Azarlar; çünkü o, Amerikan rüyasının değil, Amerikan kâbusunun sinemacısıdır. Rüyacılar, Tatatatatata, ciuuuuvvvvvvvv, gümmmmm… ile seyircide adeta havai fişek etkisi yaratarak şiddet doğuran bir sistemi hafifletip neredeyse eğlenceli hale getirmeyi ve sonunda Amerikan adaletini ilahi adalet mertebesine yükselterek “rüya”nın sürdürülebilirliğini mümkün kılmayı; kâbusçular ise o sistemin yarattığı sorunları derinlemesine çözümleyip nedenlerini sorumluların yüzüne çarpmayı tercih ederler.

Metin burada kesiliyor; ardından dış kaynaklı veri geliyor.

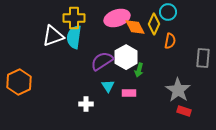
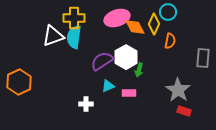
cyan triangle: rotated 40 degrees clockwise
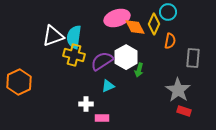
yellow cross: moved 37 px down; rotated 15 degrees clockwise
gray rectangle: moved 10 px left
pink rectangle: moved 27 px left, 25 px down
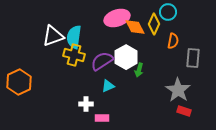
orange semicircle: moved 3 px right
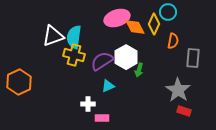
white cross: moved 2 px right
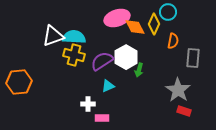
cyan semicircle: rotated 85 degrees clockwise
orange hexagon: rotated 20 degrees clockwise
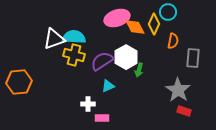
white triangle: moved 1 px right, 3 px down
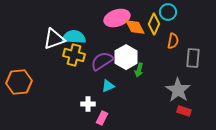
pink rectangle: rotated 64 degrees counterclockwise
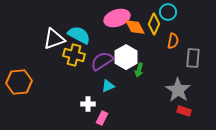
cyan semicircle: moved 5 px right, 2 px up; rotated 25 degrees clockwise
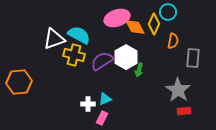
cyan triangle: moved 3 px left, 13 px down
red rectangle: rotated 24 degrees counterclockwise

1952 Kentucky (ABD) doğumlu Gus Van Sant da bu ikincilerdendir, sinemanın her türlü anlatım olanaklarını kullanarak olayı değilse de olguyu anlamlandırmaya çalışır. Filmografisinde Sonsuz İhtiras (1995), Can Dostum (1997), Forrester’ı Bulmak (2000), Son Günler (2005), Sekiz (2008), Sonsuzluk Ormanı (2015) gibi ses getiren filmler bulunan Van Sant, sanatsal yaratıcılıkta Pink / Pembe adlı romanıyla edebiyata ve çıkardığı 10 kadar albümle müziğe de yelken açmış, çoklu ilgi alanına sahip bir sanatçı.

Yönetmen Gus Van Sant

Odadaki Fil

Aynı yıl 56. Cannes Film Festivali’nde “En İyi Film” ve “En İyi Yönetmen” ödüllerine değer görülen 2003 yapımı Fil/Elephant, Colombine Lisesi katliamına belgesel değil, yer yer deneysel bir yaklaşımla eğilir. Film adını bir İngiliz deyimi olan “elephant in the room”dan (odadaki fil)  alır ve deyim, “büyük bir problemin görmezden gelinmesi, ötelenmesi” anlamındadır. Van Sant’ın odadaki fili gördüğü kesindir; ama nasıl gördüğünün yanıtı, özellikle bireysel düzlemdeki cinsel tercihini (gay) filmin iletisine hafif de olsa dokundurması nedeniyle bulanıktır!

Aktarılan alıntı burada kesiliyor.